Description. Morphometric data for Hemibrycon divisorensis summarized in Table 1 View Table 1 . Largest male 68.4 mm SL, largest female 81.6 mm SL. Body compressed and moderately elongate; greatest body depth usually nearly to dorsal-fin origin. Dorsal profile of head slightly convex to nearly straight. Dorsal body profile slightly convex from supraoccipital to dorsal-fin origin; posteroventrally slanted from dorsal-fin origin to adipose fin. Ventral profile of head slightly convex. Ventral body profile convex from isthmus to pelvic-fin origin, and straight to slightly convex from this point to anal-fin origin. Body profile along anal-fin base posterodorsally slanted. Caudal peduncle slightly concave along dorsal and ventral margins.

Snout rounded from margin of upper lip to vertical through anterior nostrils. Head small. Mouth terminal, mouth slit nearly at horizontal through middle of eye. Maxilla long, slightly curved, and aligned at angle of approximately 60 degrees to longitudinal body axis, with ventral border slightly convex to nearly straight and dorsal border slightly concave.

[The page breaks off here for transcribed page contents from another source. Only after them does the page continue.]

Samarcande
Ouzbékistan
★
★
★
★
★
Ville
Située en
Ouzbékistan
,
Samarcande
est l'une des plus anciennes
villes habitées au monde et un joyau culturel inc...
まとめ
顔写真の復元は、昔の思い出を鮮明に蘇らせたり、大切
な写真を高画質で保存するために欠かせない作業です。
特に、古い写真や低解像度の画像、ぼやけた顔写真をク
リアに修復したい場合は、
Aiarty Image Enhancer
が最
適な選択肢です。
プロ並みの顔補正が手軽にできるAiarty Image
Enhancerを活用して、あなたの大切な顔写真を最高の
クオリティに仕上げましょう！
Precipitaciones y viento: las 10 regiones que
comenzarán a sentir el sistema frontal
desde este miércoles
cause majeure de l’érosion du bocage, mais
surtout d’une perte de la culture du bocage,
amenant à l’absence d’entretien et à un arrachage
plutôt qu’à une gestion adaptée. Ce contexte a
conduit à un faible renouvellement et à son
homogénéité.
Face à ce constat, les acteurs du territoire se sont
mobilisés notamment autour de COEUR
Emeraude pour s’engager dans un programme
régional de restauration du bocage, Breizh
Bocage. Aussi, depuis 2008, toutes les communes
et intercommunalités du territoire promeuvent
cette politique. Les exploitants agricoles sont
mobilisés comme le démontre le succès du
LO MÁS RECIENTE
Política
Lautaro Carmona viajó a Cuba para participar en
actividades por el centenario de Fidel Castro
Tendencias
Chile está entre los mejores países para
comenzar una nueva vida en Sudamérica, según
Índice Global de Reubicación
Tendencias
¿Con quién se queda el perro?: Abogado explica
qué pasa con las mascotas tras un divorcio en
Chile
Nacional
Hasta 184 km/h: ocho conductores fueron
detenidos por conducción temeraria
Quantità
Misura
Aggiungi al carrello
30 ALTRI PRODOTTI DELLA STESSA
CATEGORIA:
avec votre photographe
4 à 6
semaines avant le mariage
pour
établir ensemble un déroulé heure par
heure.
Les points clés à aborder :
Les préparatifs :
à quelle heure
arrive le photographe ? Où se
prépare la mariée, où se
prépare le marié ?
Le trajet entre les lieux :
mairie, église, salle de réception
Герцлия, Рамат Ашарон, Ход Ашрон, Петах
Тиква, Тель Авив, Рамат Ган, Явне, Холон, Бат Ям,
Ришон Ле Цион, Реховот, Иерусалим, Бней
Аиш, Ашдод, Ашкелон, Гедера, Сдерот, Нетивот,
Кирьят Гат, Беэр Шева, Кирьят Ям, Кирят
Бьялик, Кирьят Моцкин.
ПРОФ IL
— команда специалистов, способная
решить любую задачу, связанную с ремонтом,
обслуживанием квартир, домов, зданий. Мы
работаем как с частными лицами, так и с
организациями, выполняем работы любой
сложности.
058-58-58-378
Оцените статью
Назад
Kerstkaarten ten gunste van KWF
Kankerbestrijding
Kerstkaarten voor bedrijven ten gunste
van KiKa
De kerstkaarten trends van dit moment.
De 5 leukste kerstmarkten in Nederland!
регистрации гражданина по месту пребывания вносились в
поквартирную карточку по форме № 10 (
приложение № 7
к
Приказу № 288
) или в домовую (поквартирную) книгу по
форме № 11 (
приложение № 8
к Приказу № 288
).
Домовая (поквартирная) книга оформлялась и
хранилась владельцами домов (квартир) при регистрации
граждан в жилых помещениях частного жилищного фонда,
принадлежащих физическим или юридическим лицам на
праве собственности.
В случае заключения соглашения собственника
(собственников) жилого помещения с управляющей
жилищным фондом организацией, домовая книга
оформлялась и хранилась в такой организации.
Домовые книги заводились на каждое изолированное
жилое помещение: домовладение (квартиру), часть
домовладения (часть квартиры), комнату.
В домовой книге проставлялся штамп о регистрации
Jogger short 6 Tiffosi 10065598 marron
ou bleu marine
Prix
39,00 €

Premaxilla with two tooth rows; outer row teeth 4-7 (6*), tricuspid to pentacuspid, central cusp slightly longer; inner row teeth 4, pentacuspid to heptacuspid, central cusp twice or three times longer and broader than other cusps, gradually decreasing in length from first to third teeth and last tooth smallest. Maxilla fully toothed with 10-13 (11*) tricuspid teeth with central cusp longer, except for last six or seven conical teeth. Three anteriormost dentary teeth larger, with 5-7 cusps, followed by medium sized tooth with 3-5 cusps, and 9-12 teeth with 2-3 cusps or conical; central cusp in all teeth two to three times longer and broader than other cusps ( Fig. 3 View Fig ). All cusp tips slightly curved posteriorly towards inside of mouth.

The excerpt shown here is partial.